Decades later, Billy called it the “most unfair thing that could have happened.”
Billy was certain his suspension from the Berkeley High team would affect his pro baseball prospects. He worried that he would be unable to impress scouts in the coming all-star games. He questioned, not for the last time, whether a reputation for trouble would complicate the gilded path he had begun to see laid out before him.
But as he would find out so many times in succeeding years, baseball does not fear the feisty. Or fisticuffs. Certainly not in the 1940s and not so much seventy years later either. The suspension was noted by pro teams. It was discussed. But it did not cause them to remove Billy from their list of potential recruits.
Martin graduated from Berkeley High. His picture is in the senior yearbook, Olla Podrida. Each of his family members vividly recalls attending the graduation ceremonies in June of 1946. But the rest of Billy’s high school records are mysteriously missing and have been absent for decades. There is no high school transcript for Alfred Manuel Martin within the files of the Berkeley school district, and there is no explanation for how it disappeared when it had been under lock and key along with the transcripts of thousands of others. In fact, other than short, bite-size newspaper stories detailing his basketball and baseball exploits in the Berkeley Gazette, a few yearbook and family pictures, and B
illy’s unremarkable birth certificate on file with Alameda County, there is not a wealth of documented evidence of Billy’s first eighteen years of life.
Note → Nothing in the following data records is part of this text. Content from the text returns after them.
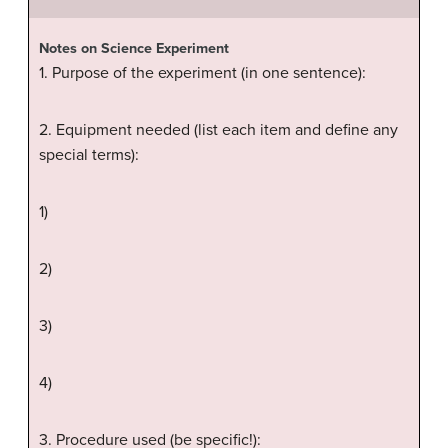
Notes on Science Experiment
1. Purpose of the experiment (in one sentence):
2. Equipment needed (list each item and define any
special terms):
1)
2)
3)
4)
3. Procedure used (be specific!):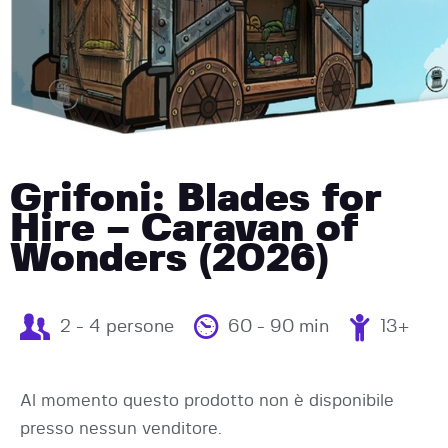
Grifoni: Blades for
Hire – Caravan of
Wonders (2026)
2 - 4 persone
60 - 90 min
13+
Al momento questo prodotto non è disponibile
presso nessun venditore.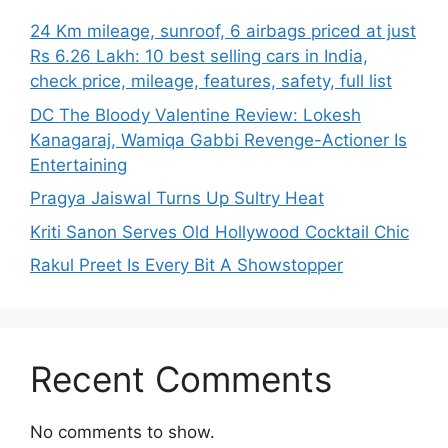
24 Km mileage, sunroof, 6 airbags priced at just
Rs 6.26 Lakh: 10 best selling cars in India,
check price, mileage, features, safety, full list
DC The Bloody Valentine Review: Lokesh
Kanagaraj, Wamiqa Gabbi Revenge-Actioner Is
Entertaining
Pragya Jaiswal Turns Up Sultry Heat
Kriti Sanon Serves Old Hollywood Cocktail Chic
Rakul Preet Is Every Bit A Showstopper
Recent Comments
No comments to show.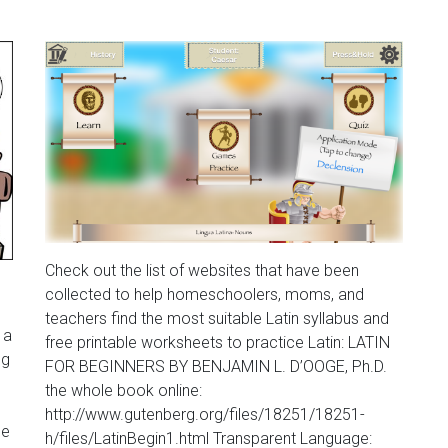
Check out the list of websites that have been
collected to help homeschoolers, moms, and
teachers find the most suitable Latin syllabus and
 a
free printable worksheets to practice Latin: LATIN
ng
FOR BEGINNERS BY BENJAMIN L. D’OOGE, Ph.D.
the whole book online:
http://www.gutenberg.org/files/18251/18251-
he
h/files/LatinBegin1.html Transparent Language: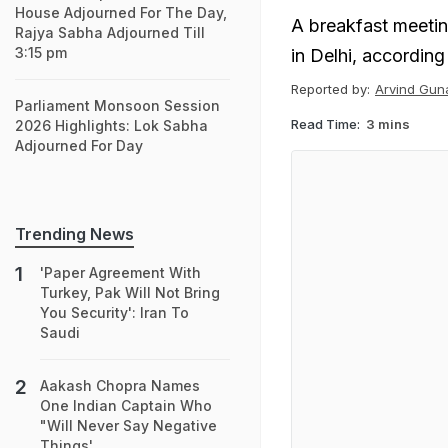
House Adjourned For The Day,
A breakfast meetin
Rajya Sabha Adjourned Till
3:15 pm
in Delhi, according
Reported by:
Arvind Gun
Parliament Monsoon Session
Read Time:
3 mins
2026 Highlights: Lok Sabha
Adjourned For Day
Trending News
'Paper Agreement With
Turkey, Pak Will Not Bring
You Security': Iran To
Saudi
Aakash Chopra Names
One Indian Captain Who
"Will Never Say Negative
Things'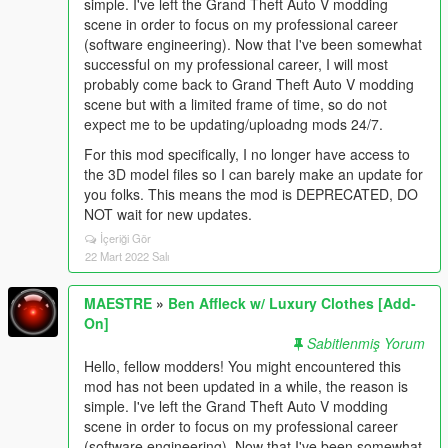
simple. I've left the Grand Theft Auto V modding
scene in order to focus on my professional career
(software engineering). Now that I've been somewhat
successful on my professional career, I will most
probably come back to Grand Theft Auto V modding
scene but with a limited frame of time, so do not
expect me to be updating/uploadng mods 24/7.
For this mod specifically, I no longer have access to
the 3D model files so I can barely make an update for
you folks. This means the mod is DEPRECATED, DO
NOT wait for new updates.
İçeriği Gör
22 Mart 2022 Salı
MAESTRE
»
Ben Affleck w/ Luxury Clothes [Add-
On]
Sabitlenmiş Yorum
Hello, fellow modders! You might encountered this
mod has not been updated in a while, the reason is
simple. I've left the Grand Theft Auto V modding
scene in order to focus on my professional career
(software engineering). Now that I've been somewhat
Lew Figone, Billy’s friend, keeps his company’s one-story offices lined with memorabilia and trinkets from Billy Martin’s life.
“He gave me all this stuff,” Figone said. “He said, ‘Lew, I don’t know what to do with this but somebody should be keeping it.’ Some of it I have saved myself since we were kids.”
On one wall in a large conference room in Figone’s office, Billy is posing with eight other West Berkeley kids.
“The St. Ambrose CYO basketball team,” Figone said, pointing at the picture. “They had a little party at the end of the season and took this picture. Cupcakes and soda. That’s maybe ninth grade.”
Billy is kneeling on the floor in the first row wearing a faded white shirt and over it the oddest, dark, patterned V-neck sweater. The sweater is a little too large for Billy’s shoulders, but more noticeable is the sweater design: uneven horizontal lines, almost Nordic in style. But across the chest are recurring primitive drawings of birds, like something you would see on a hieroglyphic wall. The horizontal lines and birds clash and the wool is threadbare. It is the kind of sweater you would not forget once you saw it.
Billy is smiling wanly in the picture, barely showing his irregular set of teeth (corrected with cosmetic dental surgery years later). His hair is mussed, the camera has caught his thick, bony nose in not the most favorable light, and his ears look too big for his head.
“Billy didn’t have it easy,” Figone said. “But it made him more determined. Life was hard, Billy got harder.”
As upset as Billy was about his suspension from the baseball team, he did get a tryout with the Brooklyn Dodgers. The Dodgers were apparently not overly impressed. They said they might call but never did. Eight months earlier, the Dodgers had signed another middle infielder from California who would play many games as Billy’s rival, Jackie Robinson.